- [Task description] Read the listing below and copy out each line where the word "которые" occurs.

- [Data listing]
..........
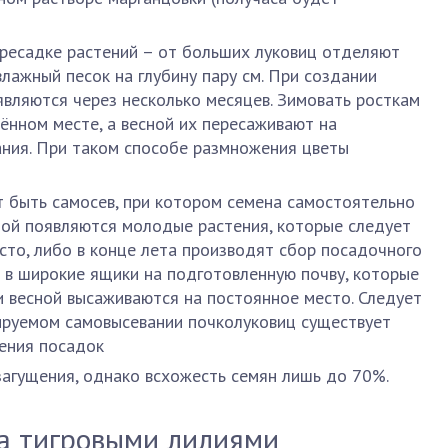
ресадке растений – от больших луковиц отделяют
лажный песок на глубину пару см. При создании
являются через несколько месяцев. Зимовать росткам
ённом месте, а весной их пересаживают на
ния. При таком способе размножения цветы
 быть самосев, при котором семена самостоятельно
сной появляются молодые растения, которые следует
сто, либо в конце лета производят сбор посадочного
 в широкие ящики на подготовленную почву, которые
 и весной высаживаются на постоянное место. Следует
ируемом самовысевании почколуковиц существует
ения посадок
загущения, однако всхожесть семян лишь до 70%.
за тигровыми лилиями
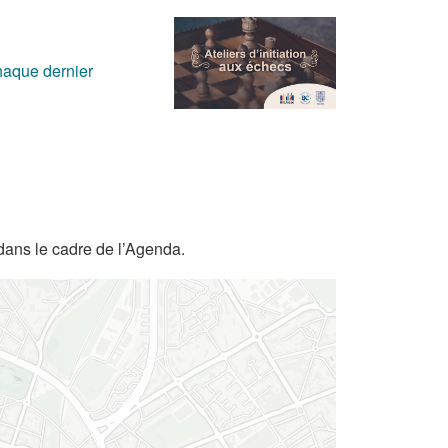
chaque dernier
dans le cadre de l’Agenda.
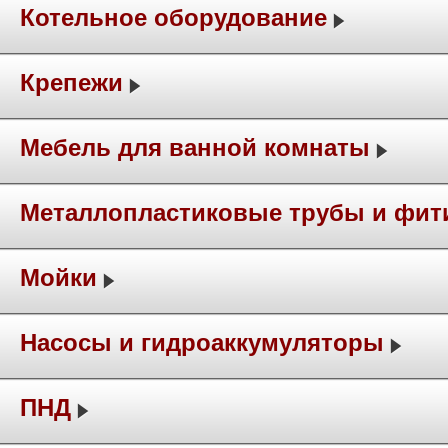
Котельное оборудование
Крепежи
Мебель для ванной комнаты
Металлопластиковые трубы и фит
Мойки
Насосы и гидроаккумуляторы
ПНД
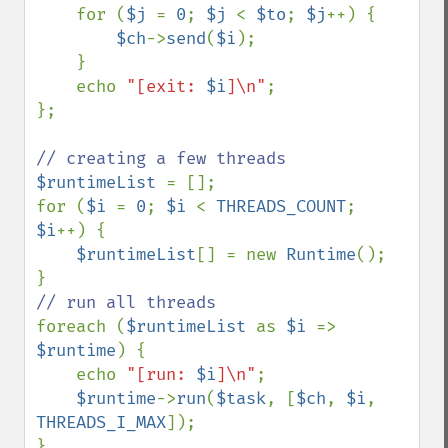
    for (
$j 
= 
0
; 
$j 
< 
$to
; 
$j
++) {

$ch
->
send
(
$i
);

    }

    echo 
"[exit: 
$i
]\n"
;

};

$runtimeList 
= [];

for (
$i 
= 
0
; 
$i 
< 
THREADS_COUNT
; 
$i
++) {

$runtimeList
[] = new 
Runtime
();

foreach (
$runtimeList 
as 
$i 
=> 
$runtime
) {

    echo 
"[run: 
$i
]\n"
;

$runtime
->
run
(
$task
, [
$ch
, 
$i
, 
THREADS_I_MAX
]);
..........
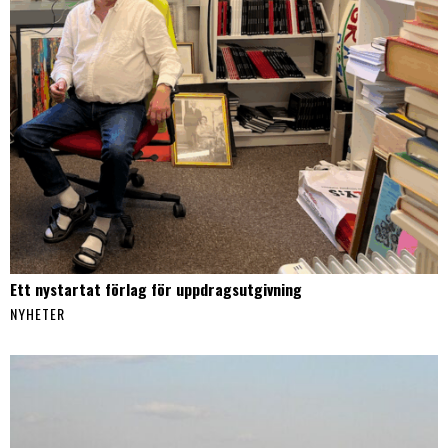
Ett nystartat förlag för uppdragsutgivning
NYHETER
..........
- [Expected answer]
сной появляются молодые растения, которые следует
 в широкие ящики на подготовленную почву, которые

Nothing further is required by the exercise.